Clinical Edge

Summaries of Must-Read Clinical Literature, Guidelines, and FDA Actions

Adverse childhood experiences increase the risk of poor long-term health

Key clinical point: Reducing childhood exposure to adverse experiences could reap long-term health benefits.

Major finding: Preventing ACEs could prevent 1.9 million cases of heart disease, 2.5 million cases of overweight or obesity, and 21 million cases of depression.

Study details: The survey yielded responses from more than 144,000 adults.

Disclosures: Dr. Merrick and associates had no relevant financial disclosures.


Adverse childhood experiences (ACEs) trigger pathophysiologic responses that exert real physical and psychological harm. Thus, clinicians can and should address them as part of good medical care, Christopher M. Jones, PharmD, Melissa T. Merrick, PhD, and Debra E. Houry, MD, MPH, said in a JAMA commentary.

“A large and growing body of research indicates that the underlying mechanism by which ACEs are associated with health outcomes is through the development of toxic stress, a chronic activation of the stress response system. Toxic stress results in dysregulation of the limbic-hypothalamic-pituitary-adrenal axis, elevating levels of catecholamines (“fight or flight” response), cortisol, and proinflammatory cytokines, leading to cascading effects on the nervous, endocrine, and immune systems. These changes can affect attention and other executive functioning, impulsive behavior, brain reward systems, decision-making, and response to stress throughout the life span,” they said.

While societies and communities at large must work together to reduce ACE exposure, clinicians also have a role. Research indicates that many don’t routinely ask questions about these issues, in a large part because they lack training in how and when to screen.

“Incorporating components of primary ACEs prevention into everyday clinical practice may be achievable through talking with parents and caregivers about creating safe, stable, nurturing environments and protective relationships, and reinforcing positive parenting techniques and coping skills at routine clinical visits,” the editorialists said. “In addition, clinicians can refer parents to parenting skills classes or refer higher-risk parents to home visitation programs such as Healthy Families America and Nurse-Family Partnership. Home visitation programs have demonstrated significant reductions in rates of child abuse and neglect and have improved substance use, violence, and parenting outcomes.”

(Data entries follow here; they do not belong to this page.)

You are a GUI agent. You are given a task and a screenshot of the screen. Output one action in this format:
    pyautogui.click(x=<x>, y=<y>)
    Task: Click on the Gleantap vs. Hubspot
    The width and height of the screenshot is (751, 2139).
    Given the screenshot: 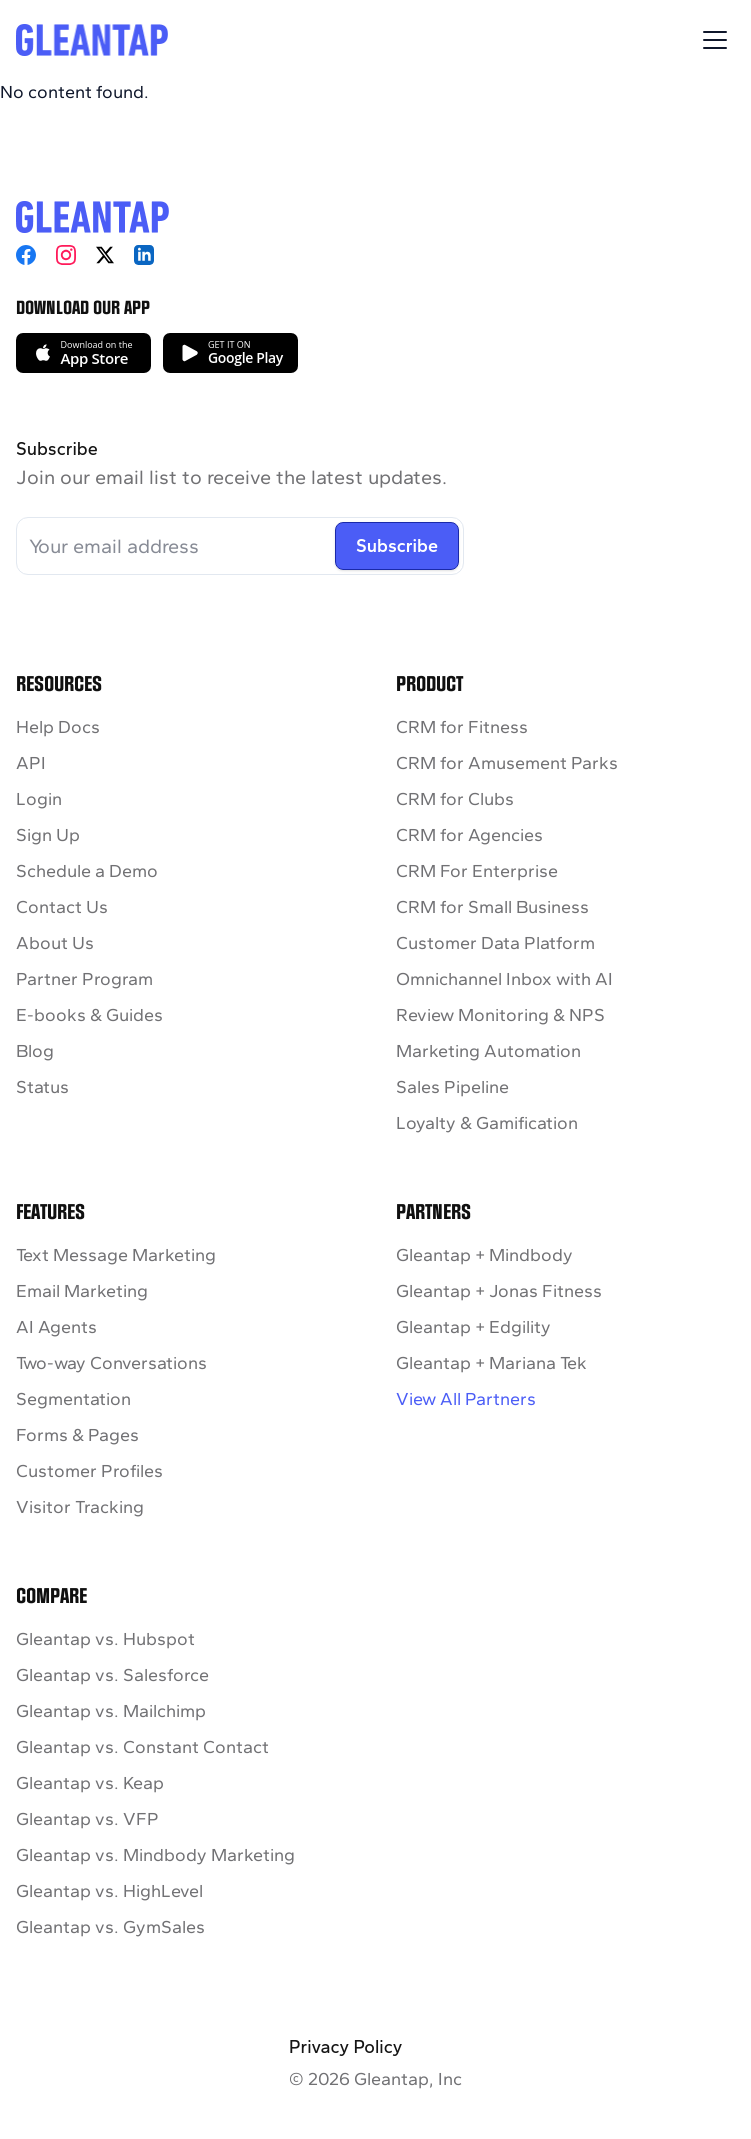 What is the action you would take?
    pyautogui.click(x=105, y=1639)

Clinicians also may have a role to play in mitigating the harms of ACEs, by incorporating trauma-informed care and services into their daily practice.

“Important elements of trauma-informed care include understanding how trauma affects health, routinely screening for ACEs and trauma, using culturally responsive assessments, promoting resilience and protective factors, addressing trauma-related somatic and mental health issues, and ensuring appropriate linkage to services and supports for identified issues,” the editorialists concluded.

Dr. Jones is associate director in the Office of Strategy and Innovation in the CDC Injury Center. Dr. Merrick is president and CEO of Prevent Childhood Abuse America, Chicago. Dr. Houry is director of the National Center for Injury Prevention and Control at the CDC, Atlanta. They discussed the MMWR analysis in a commentary (JAMA. 2019 Nov 5. doi: 10.1001/jama.2019.18499). They had no relevant financial disclosures.